Ride the Ducks has been in Philadelphia since 2003. Passengers board the duck boats at Independence Hall and are driven on a tour of the Old City neighborhood. Afterward they ride into the Delaware River from a ramp south of the Ben Franklin Bridge.

As of 2000, there were more than 250 refurbished amphibious vehicles in service nationwide among various operators, according to the NTSB.

Some duck boats are amphibious military personnel carriers dating to World War II that have been restored and reconditioned for peacetime use. Known by their original military acronym as DUKWs, they were first introduced in the tourism market in 1946 in the Wisconsin Dells, where about 120 of the vessels now operate.

In Pennsylvania, agencies ranging from the Coast Guard to Philadelphia’s streets department have a hand in regulating the duck boats.

The Coast Guard performs annual inspections of the vessels’ seaworthiness, and because they travel city streets they are also registered with the state Department of Transportation.

Coast Guard Capt. Todd Gatlin said inspection records for the sunken duck boat have been turned over to the NTSB.
State transportation spokesman Richard Kirkpatrick said his agency prescribes safety standards, but does not have enforcement authority.

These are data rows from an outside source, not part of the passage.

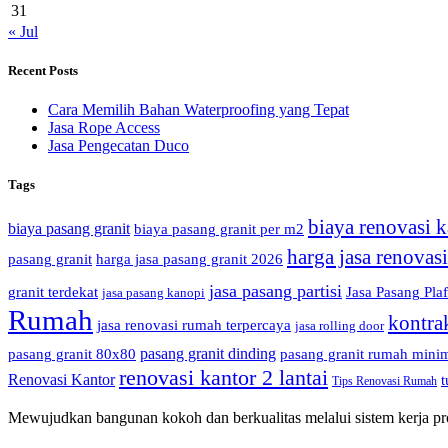
31
« Jul
Recent Posts
Cara Memilih Bahan Waterproofing yang Tepat
Jasa Rope Access
Jasa Pengecatan Duco
Tags
biaya renovasi k
biaya pasang granit
biaya pasang granit per m2
harga jasa renovas
pasang granit
harga jasa pasang granit 2026
jasa pasang partisi
granit terdekat
Jasa Pasang Pla
jasa pasang kanopi
Rumah
kontra
jasa renovasi rumah terpercaya
jasa rolling door
pasang granit dinding
pasang granit 80x80
pasang granit rumah minim
renovasi kantor 2 lantai
Renovasi Kantor
t
Tips Renovasi Rumah
Mewujudkan bangunan kokoh dan berkualitas melalui sistem kerja prof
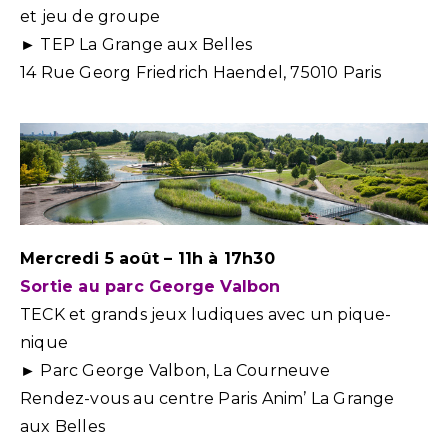
et jeu de groupe
► TEP La Grange aux Belles
14 Rue Georg Friedrich Haendel, 75010 Paris
Mercredi 5 août – 11h à 17h30
Sortie au parc George Valbon
TECK et grands jeux ludiques avec un pique-
nique
► Parc George Valbon, La Courneuve
Rendez-vous au centre Paris Anim’ La Grange
aux Belles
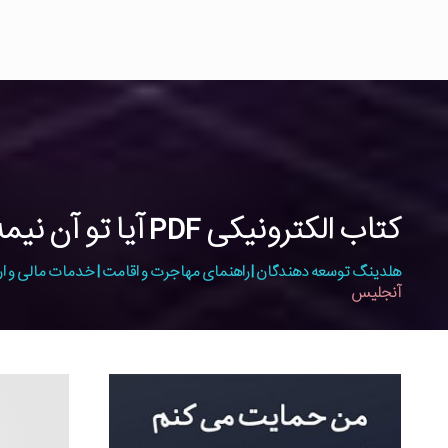
کتاب الکترونیکی PDF آیا تو آن نیمه گمشده ام هستی از باربارا دی آنجلیس
هلدینگ توسعه دهندگان | راهنمای مهاجرت و اقامت | خدمات مالی و ار
آنجلیس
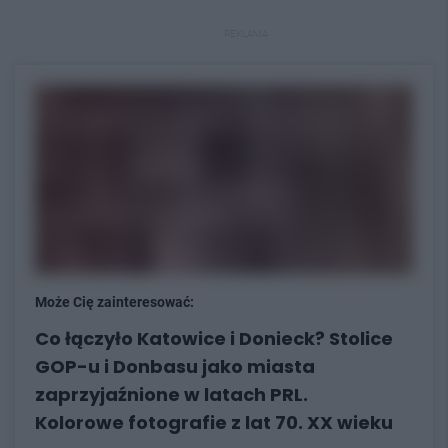
REKLAMA
Może Cię zainteresować:
Co łączyło Katowice i Donieck? Stolice
GOP-u i Donbasu jako miasta
zaprzyjaźnione w latach PRL.
Kolorowe fotografie z lat 70. XX wieku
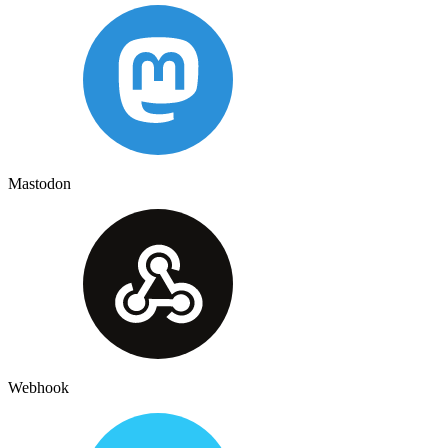
Mastodon
Webhook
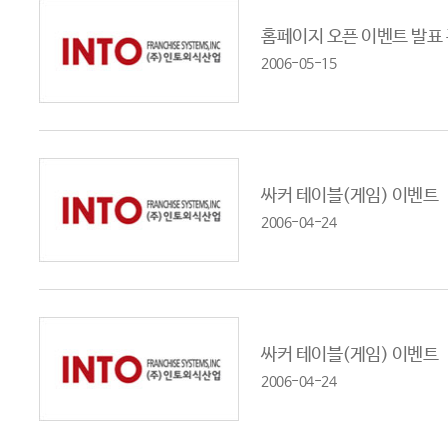
홈페이지 오픈 이벤트 발표
2006-05-15
싸커 테이블(게임) 이벤트
2006-04-24
싸커 테이블(게임) 이벤트
2006-04-24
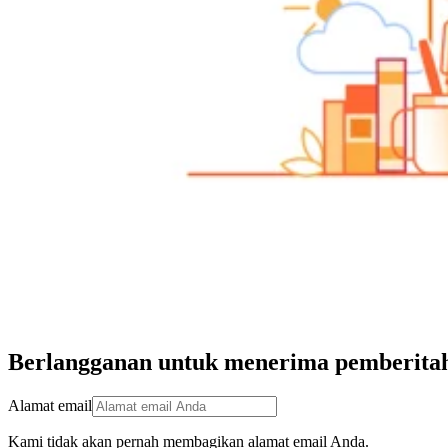
Berlangganan untuk menerima pemberitah
Alamat email
Kami tidak akan pernah membagikan alamat email Anda.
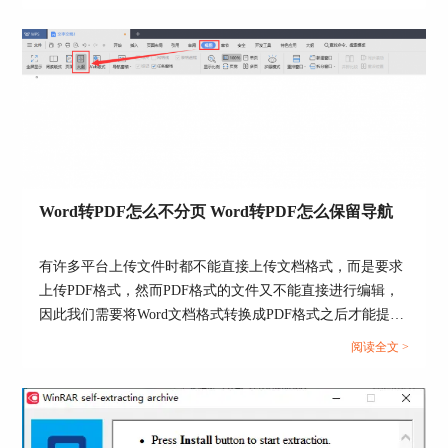
在ABBYY FineReader软件中怎么修改pdf文件中的文字呢？
用），则选择该选项。
下面一起来了解abbyy怎么修改pdf里面的文字，abbyy怎么修
4、添加‘分析’步骤来检测图像上的区域：
改页面大小的相关内容。...
•自动分析布局
ABBYY FineReader会分析图像，并根据内容
识别区域。
•手动绘制区域
ABBYY FineReader会提示你手动绘制合适的
Word转PDF怎么不分页 Word转PDF怎么保留导航
区域。
•使用区域模板
有许多平台上传文件时都不能直接上传文档格式，而是要求
上传PDF格式，然而PDF格式的文件又不能直接进行编辑，
需要现有的区域模板时选择该选项。
因此我们需要将Word文档格式转换成PDF格式之后才能提
5、如果需要识别图像，则添加OCR步骤，程
交。但这也引发了一系列的问题，例如转换成Word文档后存
阅读全文 >
序会使用你在OCR项目中选择的OCR选项。添加
在空白页、转换后格式发生变化等情况，今天我们就来说一
OCR时，分析步骤将自动添加。
说Word转PDF怎么不分页，Word转PDF怎么保留导航。...
6、添加OCR步骤来保存已识别的文本，邮件
发送该文本或图像，或者创建OCR项目副本。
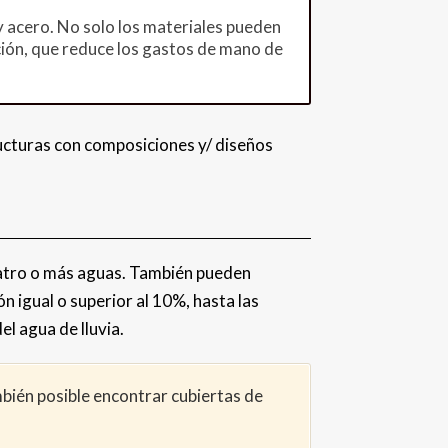
 y acero. No solo los materiales pueden
ación, que reduce los gastos de mano de
ructuras con composiciones y/ diseños
uatro o más aguas. También pueden
ón igual o superior al 10%, hasta las
el agua de lluvia.
mbién posible encontrar cubiertas de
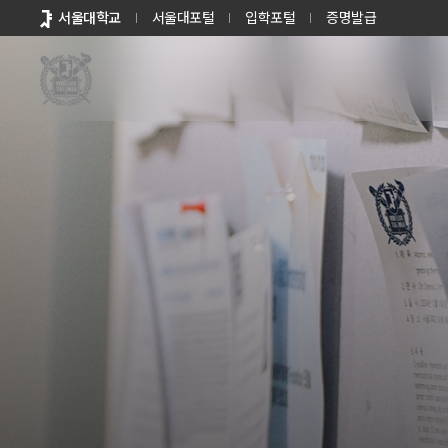
바로가기
서울대학교
서울대포털
입학포털
증명발급
메뉴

“We have no way of knowing who inspected this vehicle,” Kirkpatrick said. “That information would be on the sticker on the vehicle or the operator would know where the vehicles are inspected.”

A duck boat sank at Hot Springs, Ark., in May 1999, killing 13 of the 21 people aboard after its bilge pump failed. The NTSB blamed inadequate maintenance and recommended that duck boats have backup flotation devices.

In June 2002, four people were killed when an amphibious tour boat, the Lady Duck, sank in the Ottawa River near Canada’s Parliament.